In a recent judgment Mr Justice Briggs ruled the UK Financial Services Authority (FSA) rules do not require LBIE's administrators to top up pools of segregated client money with funds that were not segregated prior to the bank's insolvency.
The ruling is a blow for funds including the CRC Credit Fund and Claren Road Credit Master Fund, which stood as representatives of unsegregated clients in the UK High Court case.
However, hedge funds that had money segregated, represented in court by the GLG European Equity Fund, Paragon Capital Management Fund and Goldman Sachs GSIP Master Company (Ireland), will recover their assets.
Justice Briggs said the FSA's client money rules were unclearr but nevertheless said the $1 billion pool of client money was to be distributed to segregated clients.

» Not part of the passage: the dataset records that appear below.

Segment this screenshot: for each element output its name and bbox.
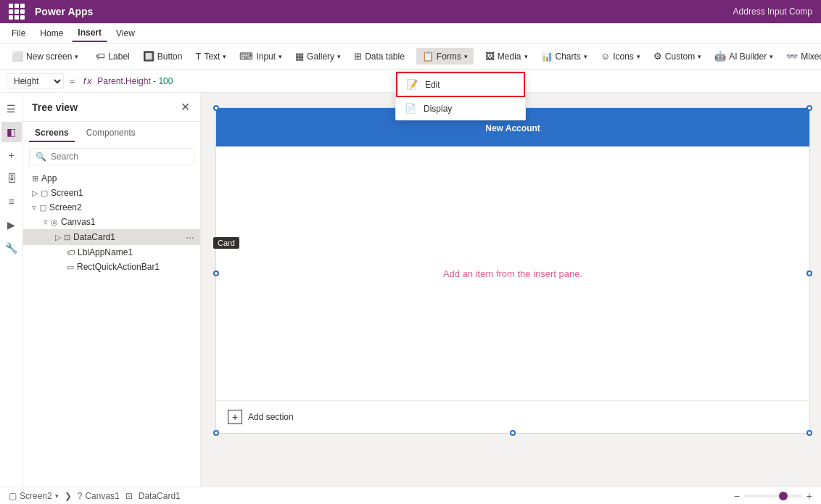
forms-button[interactable]: 📋 Forms ▾ [416,48,474,65]
zoom-slider-thumb[interactable] [779,492,788,500]
tree-view-title: Tree view [32,102,78,113]
media-caret-icon: ▾ [524,53,528,60]
screen2-caret-icon: ▾ [55,492,59,500]
icons-icon: ☺ [601,51,610,62]
canvas1-icon: ◎ [51,218,58,227]
tab-screens[interactable]: Screens [29,125,75,142]
ai-builder-button[interactable]: 🤖 AI Builder ▾ [709,48,779,65]
media-button[interactable]: 🖼 Media ▾ [479,48,534,65]
search-input[interactable] [51,152,188,162]
sidebar-media-icon[interactable]: ▶ [1,215,22,235]
icons-caret-icon: ▾ [637,53,640,60]
sidebar-data-icon[interactable]: 🗄 [1,168,22,189]
status-left: ▢ Screen2 ▾ ❯ ? Canvas1 ⊡ DataCard1 [9,491,181,501]
charts-icon: 📊 [541,51,553,62]
handle-bm[interactable] [510,430,516,436]
tree-header: Tree view ✕ [23,93,200,122]
handle-tl[interactable] [213,105,219,111]
button-button[interactable]: 🔲 Button [137,48,189,65]
tree-item-screen2[interactable]: ▿ ▢ Screen2 [23,200,200,215]
formula-text: Parent.Height - 100 [97,76,173,86]
gallery-button[interactable]: ▦ Gallery ▾ [289,48,347,65]
mixed-reality-button[interactable]: 👓 Mixed Reality ▾ [780,48,821,65]
handle-bl[interactable] [213,430,219,436]
tree-view-panel: Tree view ✕ Screens Components 🔍 ⊞ App ▷… [23,93,201,487]
zoom-minus-button[interactable]: − [734,490,740,502]
status-datacard1[interactable]: DataCard1 [139,491,181,501]
sidebar-variables-icon[interactable]: ≡ [1,191,22,212]
fx-button[interactable]: fx [81,75,94,88]
label-button[interactable]: 🏷 Label [90,48,135,65]
handle-tr[interactable] [806,105,812,111]
sidebar-tools-icon[interactable]: 🔧 [1,238,22,258]
input-button[interactable]: ⌨ Input ▾ [234,48,288,65]
text-button[interactable]: T Text ▾ [189,48,232,65]
text-caret-icon: ▾ [223,53,226,60]
menu-home[interactable]: Home [34,25,69,41]
sidebar-plus-icon[interactable]: + [1,145,22,165]
add-section-button[interactable]: + Add section [216,400,809,433]
ai-builder-caret-icon: ▾ [770,53,773,60]
datacard1-expand-icon: ▷ [55,233,61,242]
tree-item-datacard1[interactable]: ▷ ⊡ DataCard1 ··· [23,229,200,245]
tree-item-canvas1[interactable]: ▿ ◎ Canvas1 [23,215,200,229]
canvas-area: New Account Card Add an item from the in… [201,93,821,487]
form-placeholder-text: Add an item from the insert pane. [443,268,582,279]
equals-sign: = [67,76,78,86]
address-input-comp: Address Input Comp [733,7,812,17]
app-icon: ⊞ [32,174,38,183]
sidebar-layers-icon[interactable]: ◧ [1,122,22,142]
tab-components[interactable]: Components [81,125,141,142]
zoom-plus-button[interactable]: + [806,490,812,502]
gallery-caret-icon: ▾ [337,53,341,60]
handle-br[interactable] [806,430,812,436]
canvas1-status-label: Canvas1 [85,491,119,501]
dropdown-item-display[interactable]: 📄 Display [396,97,525,120]
lbl-icon: 🏷 [67,248,75,257]
datacard1-icon: ⊡ [64,233,70,242]
zoom-slider[interactable] [744,495,802,497]
icons-button[interactable]: ☺ Icons ▾ [595,48,646,65]
media-icon: 🖼 [485,51,495,62]
menu-file[interactable]: File [6,25,31,41]
dropdown-item-edit[interactable]: 📝 Edit [396,72,525,97]
menu-insert[interactable]: Insert [72,25,107,42]
form-canvas: New Account Card Add an item from the in… [215,107,810,434]
handle-mr[interactable] [806,270,812,276]
tree-item-lblappname1[interactable]: 🏷 LblAppName1 [23,245,200,260]
menu-bar: File Home Insert View [0,23,821,44]
form-title: New Account [485,123,540,133]
dropdown-edit-label: Edit [425,80,440,90]
handle-ml[interactable] [213,270,219,276]
sidebar-icons: ☰ ◧ + 🗄 ≡ ▶ 🔧 [0,93,23,487]
new-screen-caret-icon: ▾ [75,53,78,60]
forms-caret-icon: ▾ [464,53,468,60]
tree-item-screen1[interactable]: ▷ ▢ Screen1 [23,186,200,200]
custom-button[interactable]: ⚙ Custom ▾ [648,48,707,65]
screen2-status-icon: ▢ [9,491,17,501]
tree-search-box[interactable]: 🔍 [29,148,194,165]
data-table-button[interactable]: ⊞ Data table [348,48,410,65]
toolbar: ⬜ New screen ▾ 🏷 Label 🔲 Button T Text ▾… [0,44,821,70]
new-screen-button[interactable]: ⬜ New screen ▾ [6,48,84,65]
dropdown-display-label: Display [424,104,452,114]
datacard1-more-button[interactable]: ··· [186,231,194,243]
mixed-reality-icon: 👓 [786,51,798,62]
property-select[interactable]: Height [6,73,64,89]
tree-item-rectquickactionbar1[interactable]: ▭ RectQuickActionBar1 [23,260,200,274]
tree-close-button[interactable]: ✕ [179,99,191,115]
charts-button[interactable]: 📊 Charts ▾ [535,48,593,65]
canvas1-expand-icon: ▿ [44,218,48,227]
datacard1-status-label: DataCard1 [139,491,181,501]
sidebar-menu-icon[interactable]: ☰ [1,99,22,119]
status-right: − + [734,490,812,502]
screen1-frame-icon: ▢ [41,189,48,198]
app-grid-icon[interactable] [9,4,25,20]
tree-item-app[interactable]: ⊞ App [23,171,200,186]
screen1-icon: ▷ [32,189,38,198]
status-bar: ▢ Screen2 ▾ ❯ ? Canvas1 ⊡ DataCard1 − + [0,487,821,504]
status-canvas1[interactable]: ? Canvas1 [78,491,120,501]
forms-dropdown-menu: 📝 Edit 📄 Display [395,71,526,120]
status-screen2[interactable]: ▢ Screen2 ▾ [9,491,59,501]
menu-view[interactable]: View [110,25,141,41]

LBIE did not have to top up that pool to correct any shortfalls.
He criticised LBIE's actions, pointing out that its "shocking underperformance" had led to client money claims exceeding $3 billion, including unsegregated clients that were subsidiaries of parent company Lehman Brothers Holdings.
That "extraordinary amount" compared to a pool of segregated money of "only" $2.16 billion.
Justice Briggs also ruled LBIE did not have to top up a shortfall caused by the insolvency of German affiliate Lehman Brothers Bankhaus, with which LBIE had deposited $1 billion of segregated funds.
Counsel for the unsegregated clients and the FSA argued in court that the European Markets in Financial Instruments Directive (MiFID) should require member states to adjust domestic property and insolvency law to afford investors a high degree of protection.
"In my judgment," said Justice Briggs, "it is clear that neither Mifid nor the Mifid implementing directive imposes any such obligations, upon either the legislatures or the courts of member states. On the contrary, the thrust of both directives is that each member state is to achieve a harmonised degree of protection for investors, but taking its domestic property and insolvency law as it finds it."
LBIE joint administrator and PricewaterhouseCoopers partner Steven Pearson said: "I understand that the way in which LBIE determined entitlements to client money were market practice. This judgment could have wider market consequences if other market participants need to reappraise whether further amounts now need to be segregated."
The return of client money could still be held up as a number of parties to the case have been granted permission to appeal, including the CRC Credit Fund.
Any appeals must be filed by January 15 2010.